Following the widespread uproar of Bitcoin (BTC) wallets bending to the “travel rule” to comply with Swiss and Dutch regulations, a developer warned that something similar could be brewing on the Lightning Network (LN). English), the solution for cryptocurrency micropayments.
In a publication On the Linux Foundation blog, developer “Armdxxi” said that when a Lightning node creates an invoice in the BOLT11 format, which includes a description of what the payment is for, it is signed by the issuer with detailed information. The signature verification process validates that it comes from a specific node and that it is unchanged.
But here comes the detail. That description could be “exploited” by “bad actors” within the regulated space. And the users, unwary, are accepting it without even knowing the repercussions.
A BOLT11 bill is the most used mechanism in Bitcoin’s second layer solution. At, the recipient of the funds generates a QR code with the payment invoice, which allows you to add a description which, in this case, is the problem.
How does it work?
There are ways in which, through LN, a process similar to that of the AOPP protocol can be generated. With it, users of Bitcoin wallets they must sign a message from an address to prove it is theirs, at the time they make withdrawals of more than $1,000 from centralized cryptocurrency exchanges.

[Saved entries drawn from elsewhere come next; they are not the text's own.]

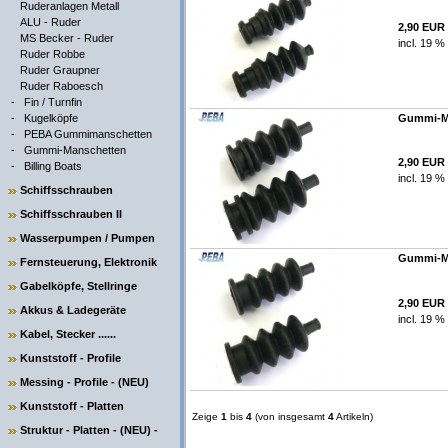
Ruderanlagen Metall
ALU - Ruder
2,90 EUR
MS Becker - Ruder
incl. 19 %
Ruder Robbe
Ruder Graupner
Ruder Raboesch
-
Fin / Turnfin
-
Kugelköpfe
Gummi-Man
-
PEBA Gummimanschetten
-
Gummi-Manschetten
2,90 EUR
-
Billing Boats
incl. 19 %
Schiffsschrauben
Schiffsschrauben II
Wasserpumpen / Pumpen
Gummi-Man
Fernsteuerung, Elektronik
Gabelköpfe, Stellringe
2,90 EUR
Akkus & Ladegeräte
incl. 19 %
Kabel, Stecker ......
Kunststoff - Profile
Messing - Profile - (NEU)
Kunststoff - Platten
Zeige
1
bis
4
(von insgesamt
4
Artikeln)
Struktur - Platten - (NEU) -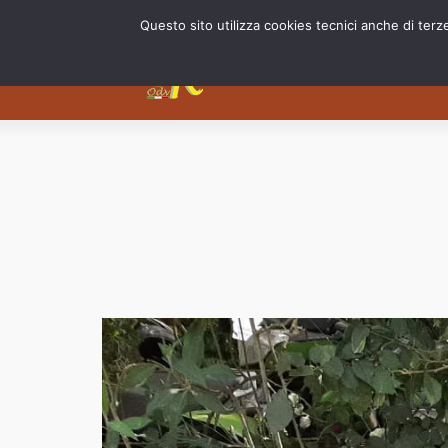
Questo sito utilizza cookies tecnici anche di terz
Chi siam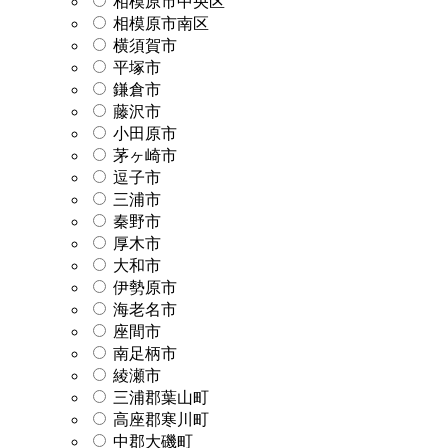
相模原市中央区
相模原市南区
横須賀市
平塚市
鎌倉市
藤沢市
小田原市
茅ヶ崎市
逗子市
三浦市
秦野市
厚木市
大和市
伊勢原市
海老名市
座間市
南足柄市
綾瀬市
三浦郡葉山町
高座郡寒川町
中郡大磯町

Know-your-customer (KYC) node verification is one such process. Here, a “specialized invoice” can be created to verify those points.

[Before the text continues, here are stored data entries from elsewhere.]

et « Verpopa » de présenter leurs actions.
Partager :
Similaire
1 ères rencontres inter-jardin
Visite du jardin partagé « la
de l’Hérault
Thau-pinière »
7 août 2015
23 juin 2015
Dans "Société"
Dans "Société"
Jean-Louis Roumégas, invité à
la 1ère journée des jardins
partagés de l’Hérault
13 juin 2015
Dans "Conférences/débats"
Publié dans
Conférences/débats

That “invoice”, which includes the BOLT11 format, must be filled with personal information in the description and then delivered to service. The tricky thing is that this information can be stored and shared in a user database. The same goes for nodes. whose information may end up in the hands of regulators and governments.
For Armdxxi, that’s more than enough to recommend Lightning Network compatible wallet developers to that eliminate the possibility for users to sign declarations with their nodes.
“As with the widespread removal of AOPP from hardware/software wallets, exchanges can stop expecting users to be able to hand over this information easily,” the developer said.
Reason for payment, the other way
The second way in which the travel rule can be facilitated in the Lightning network is with the aggregation of payment reasons in the transactions under the BOLT11 format. Here the role is played by the receiver of funds.
Although in theory the payer and the beneficiary are the only ones who know the reason for the payment, the “custodians” of funds could see and store that information.
For this reason, the developer warns, if the exchanges transmit invoices to blockchain analysis companies, such as Chainalysis or Messari, “it could be quite revealing”, on the understanding that it could be known, for example, the internal username that is paying, which Lightning node is receiving the shipment, the total amount, and the description.
This mass-collected information allows risk scores to be mapped across the network. These risk scores will lead to censorship issues. Additionally, they can share suspicious node owners and their known transactions with malicious parties.
Armdxxi, developer of the Lightning Network.
For the specialist, this can be remedied by clearly communicating that the information that users enter in the invoices could be verified by third parties. Nevertheless, Ideally, wallet developers remove descriptions entirely, He suggested.
Bends to travel rule
This possible violation of privacy in the Bitcoin Lightning network is known after the case of cryptocurrency wallets that decided to comply with the recommendation of the International Financial Action Task Force (FATF) to operate in Switzerland and the Netherlands went viral.
As CriptoNoticias reported a few days ago, companies such as Trezor, BitBox and BlueWallet integrated a protocol into their products which automatically sends exchanges proof of ownership of personal wallets.
Although Trezor backed down the next day and gave up incorporating the questioned protocol (possibly driven by the harsh rejection of the bitcoiner community) other companies of its competition endured with the decision.
Thus, and given the impact and growth of the Bitcoin Lightning network, the contribution of the developer is important, whose intention is to ensure privacy before all things.
There is currently enough being exploited with BOLT11 bills that we should be concerned about this. My recommendation is to eliminate the possibility of users shooting themselves in the foot. This can happen today at the application layer by stripping wallet descriptions. The lack of description support will help hinder mass surveillance capability in the Lightning space.
Armdxxi, developer of the Lightning Network.